Transcribed word for word, the lines below from the one with "Toegankelijkheid" through the last line of the records form the answer; no picture is to be included.

--- Information shown Enclosed Below ---

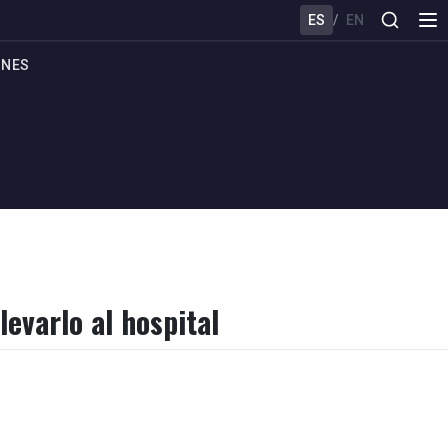
ES
/
EN
ONES
levarlo al hospital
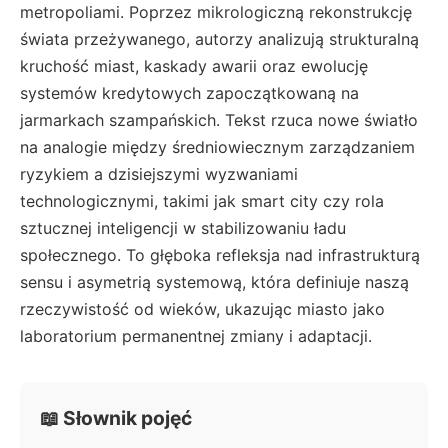
metropoliami. Poprzez mikrologiczną rekonstrukcję
świata przeżywanego, autorzy analizują strukturalną
kruchość miast, kaskady awarii oraz ewolucję
systemów kredytowych zapoczątkowaną na
jarmarkach szampańskich. Tekst rzuca nowe światło
na analogie między średniowiecznym zarządzaniem
ryzykiem a dzisiejszymi wyzwaniami
technologicznymi, takimi jak smart city czy rola
sztucznej inteligencji w stabilizowaniu ładu
społecznego. To głęboka refleksja nad infrastrukturą
sensu i asymetrią systemową, która definiuje naszą
rzeczywistość od wieków, ukazując miasto jako
laboratorium permanentnej zmiany i adaptacji.
📖 Słownik pojęć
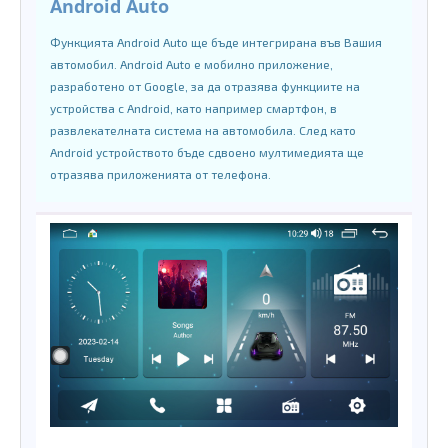
Android Auto
Функцията Android Auto ще бъде интегрирана във Вашия
автомобил. Android Auto е мобилно приложение,
разработено от Google, за да отразява функциите на
устройства с Android, като например смартфон, в
развлекателната система на автомобила. След като
Android устройството бъде сдвоено мултимедията ще
отразява приложенията от телефона.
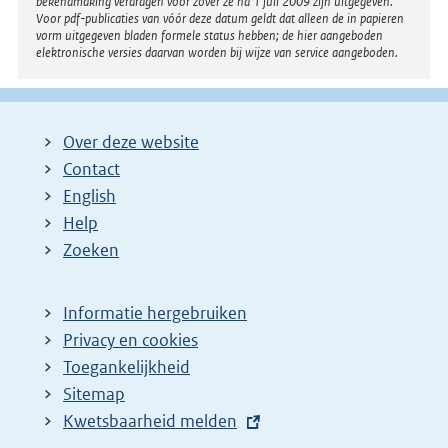
bekendmaking verdragen voor zover ze na 1 juli 2009 zijn uitgegeven.
Voor pdf-publicaties van vóór deze datum geldt dat alleen de in papieren
vorm uitgegeven bladen formele status hebben; de hier aangeboden
elektronische versies daarvan worden bij wijze van service aangeboden.
Over deze website
Contact
English
Help
Zoeken
Informatie hergebruiken
Privacy en cookies
Toegankelijkheid
Sitemap
E
Kwetsbaarheid melden
x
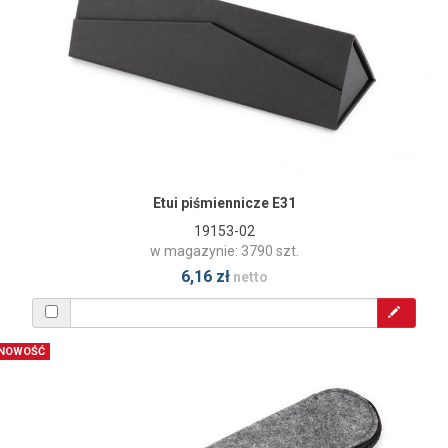
Etui piśmiennicze E31
19153-02
w magazynie: 3790 szt.
6,16 zł
netto
NOWOŚĆ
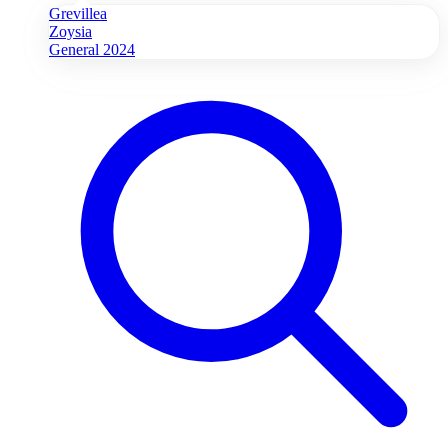
Grevillea
Zoysia
General 2024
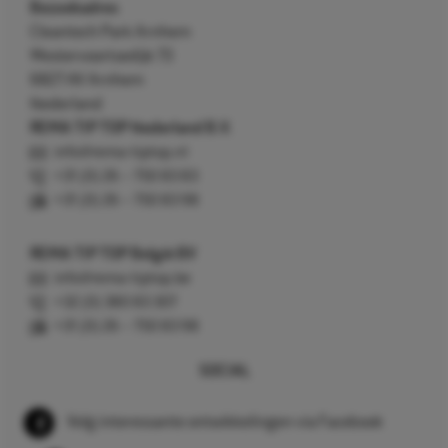
Bezoekadres
Cleantech Park Arnhem
Westervoortsedijk 73
6827 AV Arnhem
Nederland
REMA TIP TOP Nederland B.V.
info@rema-tiptop.nl
+31 (0) 26 – 750 83 83
+31 (0) 26 – 750 83 98
REMA TIP TOP België BV
info@rema-tiptop.be
+32 (0) 380 83 307
+31 (0) 26 – 750 83 98
SOCIAL
Volg interessante ontwikkelingen via Facebook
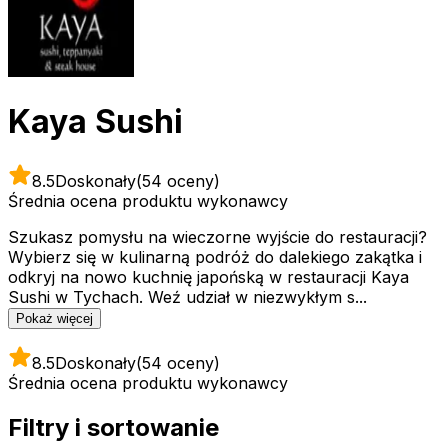
Kaya Sushi
8.5
Doskonały
(54 oceny)
Średnia ocena produktu wykonawcy
Szukasz pomysłu na wieczorne wyjście do restauracji?
Wybierz się w kulinarną podróż do dalekiego zakątka i
odkryj na nowo kuchnię japońską w restauracji Kaya
Sushi w Tychach. Weź udział w niezwykłym s...
Pokaż więcej
8.5
Doskonały
(54 oceny)
Średnia ocena produktu wykonawcy
Filtry i sortowanie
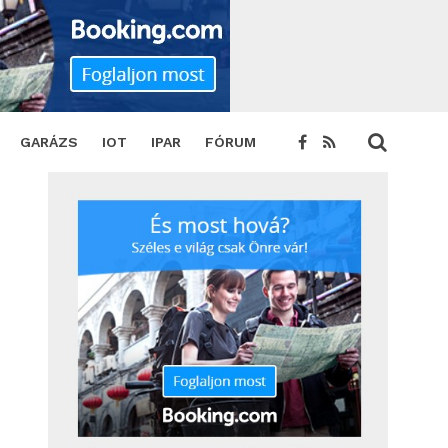
GARÁZS
IOT
IPAR
FÓRUM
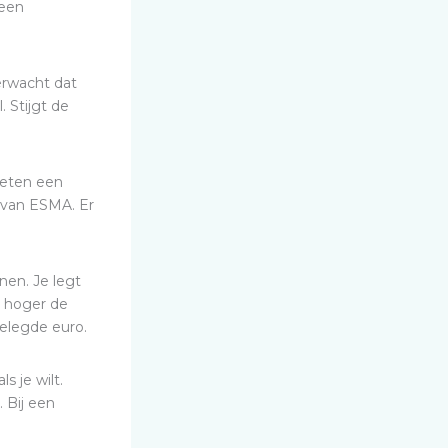
geen
verwacht dat
. Stijgt de
oeten een
 van ESMA. Er
nen. Je legt
e hoger de
gelegde euro.
 je wilt.
 Bij een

--- End of Enclosed Information shown ---

Response area:
Toegankelijkheid
Sitemap
E
Kwetsbaarheid melden
x
Etui piśmiennicze E31
19153-02
w magazynie: 3790 szt.
6,16 zł
netto
NOWOŚĆ
Grevillea
Zoysia
General 2024
Bezoekadres
Cleantech Park Arnhem
Westervoortsedijk 73
6827 AV Arnhem
Nederland
REMA TIP TOP Nederland B.V.
info@rema-tiptop.nl
+31 (0) 26 – 750 83 83
+31 (0) 26 – 750 83 98
REMA TIP TOP België BV
info@rema-tiptop.be
+32 (0) 380 83 307
+31 (0) 26 – 750 83 98
SOCIAL
Volg interessante ontwikkelingen via Facebook
Kaya Sushi
8.5
Doskonały
(54 oceny)
Średnia ocena produktu wykonawcy
Szukasz pomysłu na wieczorne wyjście do restauracji?
Wybierz się w kulinarną podróż do dalekiego zakątka i
odkryj na nowo kuchnię japońską w restauracji Kaya
Sushi w Tychach. Weź udział w niezwykłym s...
Pokaż więcej
8.5
Doskonały
(54 oceny)
Średnia ocena produktu wykonawcy
Filtry i sortowanie
GARÁZS
IOT
IPAR
FÓRUM
geen
verwacht dat
. Stijgt de
oeten een
 van ESMA. Er
nen. Je legt
e hoger de
gelegde euro.
 je wilt.
 Bij een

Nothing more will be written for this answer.